Latitude: 53.8251 / 53°49'30"N

Longitude: -1.5054 / 1°30'19"W

OS Eastings: 432656.673609

OS Northings: 436645.485492

OS Grid: SE326366

Mapcode National: GBR BT8.4L

Mapcode Global: WHC9D.V3BZ

Entry Name: Late prehistoric enclosed settlements in Gipton Wood, at the southern end of Oakwood Drive

Scheduled Date: 18 September 1998

Source: Historic England

Source ID: 1018257

English Heritage Legacy ID: 31496

County: Leeds

Electoral Ward/Division: Roundhay

Built-Up Area: Leeds

Traditional County: Yorkshire

Lieutenancy Area (Ceremonial County): West Yorkshire

Church of England Parish: Leeds St Aidan

Church of England Diocese: Leeds

Details

The monument includes a late prehistoric enclosed settlement and the surviving
part of another. They are situated in Potter Newton at the north end of Gipton
Wood.
The main, southern enclosure has a substantial ditch with a well-defined outer
bank. The ditch is about 5m wide and 0.6m deep. The bank is 5m-6m wide and is
up to 0.5m high.
Immediately to the north is part of a second enclosure which has been partly
destroyed by a modern road and housing estate.
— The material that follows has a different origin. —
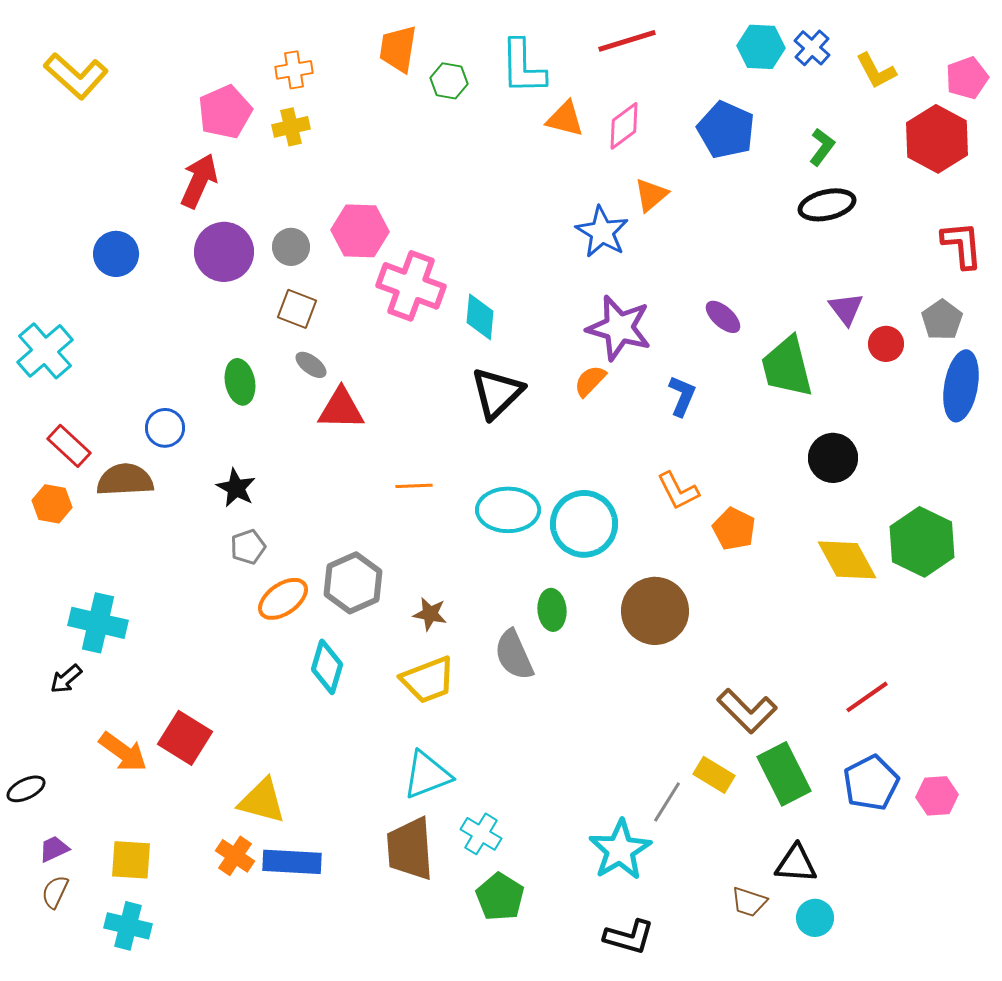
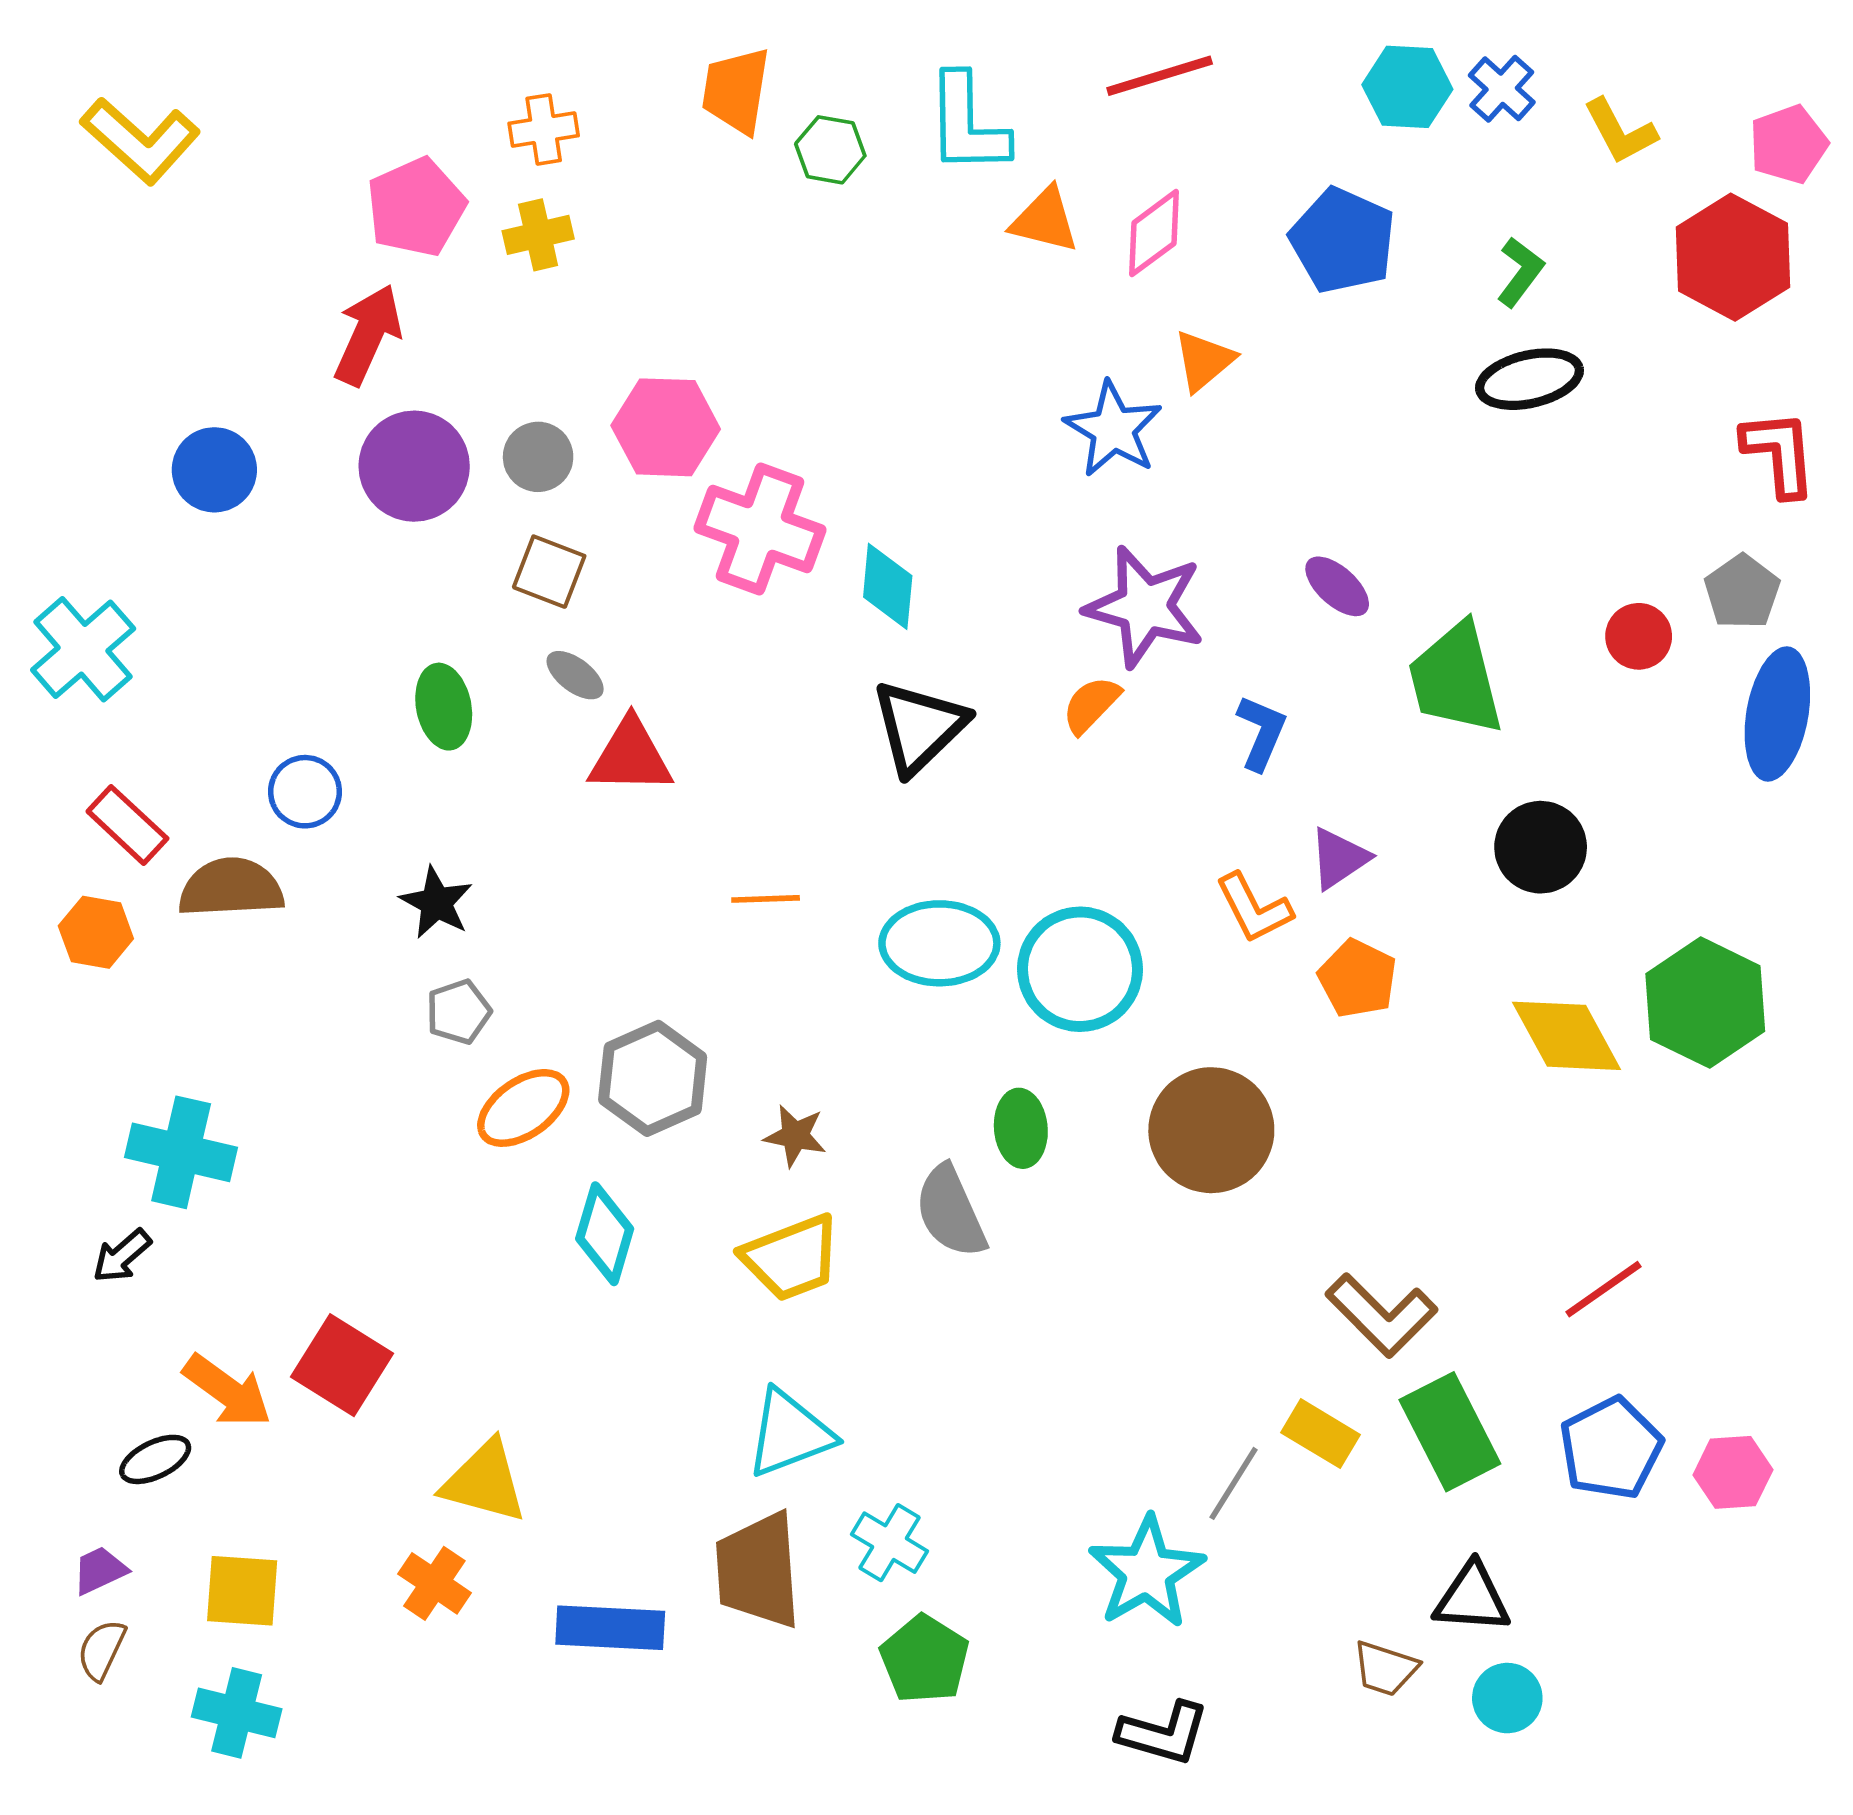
purple triangle: (846, 309) -> (1339, 858), moved, turned 33
black ellipse: (26, 789) -> (155, 1459), moved
blue rectangle: (292, 862) -> (610, 1628), moved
This enclosure is bounded by a
bank approximately 4m wide and 0.3m high. An additional ditch 4m wide with an
outer bank about 4m wide and 0.2m-0.3m high is present on the west side of the
enclosure.

MAP EXTRACT
The site of the monument is shown on the attached map extract.

Source: Historic England

Reasons for Scheduling

The Pennine uplands of northern England contain a wide variety of prehistoric
remains, including cairns, enclosures, carved rocks, settlements and field
systems. These are evidence of the widespread exploitation of these uplands
throughout later prehistory. During the last millennium BC a variety of
different types of enclosed settlements developed. These include hillforts,
which have substantial earthworks and are usually located on hilltops. Other
types of enclosed settlement of this period are less obviously defensive, as
they have less substantial earthworks and are usually in less prominent
positions. In the Pennines a number of late prehistoric enclosed settlements
survive as upstanding monuments. Where upstanding earthworks survive, the
settlements are between 0.4ha and 10ha in area, and are usually located on
ridges or hillside terraces. The enclosing earthworks are usually slight, most
consisting of a ditch with an internal bank, or with an internal and external
bank, but examples with an internal ditch and with no ditch are known. They
are sub-circular, sub-rectangular, or oval in shape. Few of these enclosed
settlements have been subject to systematic excavation, but they are thought
to date from between the Late Bronze Age to the Romano-British period (c.1000
BC-AD 400). Examples which have been excavated have presented evidence of
settlement. Some appear to have developed from earlier palisaded enclosures.
Unexcavated examples occasionally have levelled areas which may have contained
buildings, but a proportion may have functioned primarily as stock enclosures.
Enclosed settlements are a distinctive feature of the late prehistory of the
Pennine uplands, and are important in illustrating the variety of enclosed
settlement types which developed in many areas of Britain at this time.
Examples where a substantial proportion of the enclosed settlement survives
are considered to be nationally important.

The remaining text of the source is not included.